Durante un paio di residenze di alcuni giorni, estive ed autunnali, ho potuto documentare i ritmi stagionali delle colture.

Fiori e aromi, similmente ai giardini arabi, tesi alla ricerca di una serenità in grado di riprodurre il paradiso promesso nell'Aldilà. 
I 5 sensi appagati: la vista dai colori, l'olfatto dai profumi delle essenze in fiore, il gusto dai frutti succosi, il tatto dalla freschezza delle foglie mosse dall'alitare del vento e l'udito dal cinguettio degli uccelli. 
Il poeta Ibn Básrûn descrive la reggia palermitana di Ruggero II, il primo re di Sicilia: «Ecco i giardini, cui la vegetazione riveste di vaghissimi palii, / Ricoprendo il suolo olezzante con drappi di seta del Sind! / [...] Vedi gli alberi carichi delle frutta più squisite; / Ascolta gli augelli che a lor costume cianciano a gara dall'alba al tramonto!»

Infatti, nell'hortus conclusus dell'Istituto Emiliani c'è tutto quello che può trovarsi e prodursi in un podere; una campagna bonsai in cui tutto è più limitato ed ordinato in maniera armoniosa: il vigneto, l'uliveto, gli alberi da frutto, a ridosso del muro di cinta l'angolo dei melograni e, al centro, la casetta a due piani, che funge da deposito degli attrezzi, ricovero per il trattore, e nel soppalco, sotto una fila di trecce d'aglio, le zucche.

In ogni stagione si è immersi in un'atmosfera di serenità, ci si sente vicini alla creazione, in pace con se stessi; aggirandomi meditabondo in ozio creativo, contemplando la natura, ammirando il paesaggio circostante riprodotto in miniatura all'interno del recinto, facilmente mi lascio andare a pause estetiche estatiche.

Nell'orto la figura centrale è l'anziano contadinosempre presente ed indaffarato. Ora sul trattore, ora a spingere il motocoltivatore: a raccogliere l'insalata o le patate, a fare il vino e riciclare le vinacce per concimare il campo.

Tornando alla notevole influenza esercitata dagli arabi, oltre alla loro cultura, esportavano nuove varietà di cedri, aranci e limoni e le raffinate tecniche di irrigazione imparate dai babilonesi e dagli egiziani. 
Il loro gusto nel piantumare e crescere ulivi, melograni, mandorli, albicocchi, peri, e numerose varietà di agrumi si diffuse in tutto il bacino del Mediterraneo.
Il domenicano Leonardo Alberti che visitò Palermo nel 1526 rimase affascinato dai numerosi giardini arabi che ancora vi sorgevano: «belli et vaghi giardini, pieni con molto ordine di cedri, limoni, naranzi, et altri frutti gentili [...] ruscelletti di chiare acque mormorando soavemente [...] alcune isolette artificiosamente attorniate dalle dette acque coperte sempre di verdi herbette».
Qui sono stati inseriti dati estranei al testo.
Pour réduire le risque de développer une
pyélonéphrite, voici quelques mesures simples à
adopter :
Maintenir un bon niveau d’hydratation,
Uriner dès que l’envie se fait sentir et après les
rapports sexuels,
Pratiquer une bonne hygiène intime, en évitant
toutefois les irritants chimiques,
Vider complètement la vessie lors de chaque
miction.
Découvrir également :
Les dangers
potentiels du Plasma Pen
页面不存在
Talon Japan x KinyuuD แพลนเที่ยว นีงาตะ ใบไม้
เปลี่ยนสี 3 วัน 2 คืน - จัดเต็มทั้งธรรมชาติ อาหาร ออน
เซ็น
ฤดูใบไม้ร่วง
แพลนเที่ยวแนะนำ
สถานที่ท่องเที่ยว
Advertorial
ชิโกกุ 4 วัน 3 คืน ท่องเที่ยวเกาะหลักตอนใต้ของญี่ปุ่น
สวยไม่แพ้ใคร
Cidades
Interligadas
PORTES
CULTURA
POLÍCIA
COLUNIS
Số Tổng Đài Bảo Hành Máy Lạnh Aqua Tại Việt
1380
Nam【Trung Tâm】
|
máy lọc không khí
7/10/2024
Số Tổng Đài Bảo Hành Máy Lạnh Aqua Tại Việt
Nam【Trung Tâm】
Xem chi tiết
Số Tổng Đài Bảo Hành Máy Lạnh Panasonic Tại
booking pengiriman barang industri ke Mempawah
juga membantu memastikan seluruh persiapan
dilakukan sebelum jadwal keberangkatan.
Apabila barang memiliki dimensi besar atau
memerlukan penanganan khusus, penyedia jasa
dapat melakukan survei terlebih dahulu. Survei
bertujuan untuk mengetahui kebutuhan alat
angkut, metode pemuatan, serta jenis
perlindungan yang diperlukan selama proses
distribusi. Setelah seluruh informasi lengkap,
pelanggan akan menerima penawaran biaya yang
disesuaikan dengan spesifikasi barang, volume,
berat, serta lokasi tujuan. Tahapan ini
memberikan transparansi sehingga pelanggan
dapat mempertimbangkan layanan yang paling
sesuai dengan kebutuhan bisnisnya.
I religiosi cristiani, con la fondazione delle prime Comunità Monastiche nel 400 e 500, rivalutando il lavoro manuale, realizzano chiostri fruttiferi con meli, peri, peschi, mandorli e, attorno al complesso religioso, sorgono vigne, uliveti, frutteti e orti che ben presto si trasformano in poderi modello.
Ma, sebbene la riscoperta del giardino in periodo medievale può dirsi opera dei religiosi, il suo successivo sviluppo è soprattutto laico. 
Nell'anno 1000, Carlo Re dei Franchi dà vita al Sacro Romano Impero: è l'inizio di una lenta ma costante ripresa economica. 
Nel "Capitulare de Villis vel de Curtis imperatoris" - una raccolta di prescrizioni e consigli sulla costruzione e manutenzione delle proprietà imperiali - si suggerisce che i giardini e i broli siano cinti da siepi o muri, che all'interno ci siano fiori e ortaggi, piante aromatiche e alberi da frutto. 
Sono evidenti le influenze orientali, desunte dalle tradizioni di Bisanzio e Bagdad dove al tempo si fondevano le esperienze arabe, persiane e greche.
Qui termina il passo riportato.